**WHAT THE TASK ASKS**
Please return, word for word, the line containing "archives@dickinson.edu" and each line after it through the end of the data below, and nothing else.

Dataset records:

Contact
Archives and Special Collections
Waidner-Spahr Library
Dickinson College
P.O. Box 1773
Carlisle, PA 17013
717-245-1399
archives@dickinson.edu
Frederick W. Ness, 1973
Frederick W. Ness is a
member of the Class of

**TASK ANSWER**
archives@dickinson.edu
Frederick W. Ness, 1973
Frederick W. Ness is a
member of the Class of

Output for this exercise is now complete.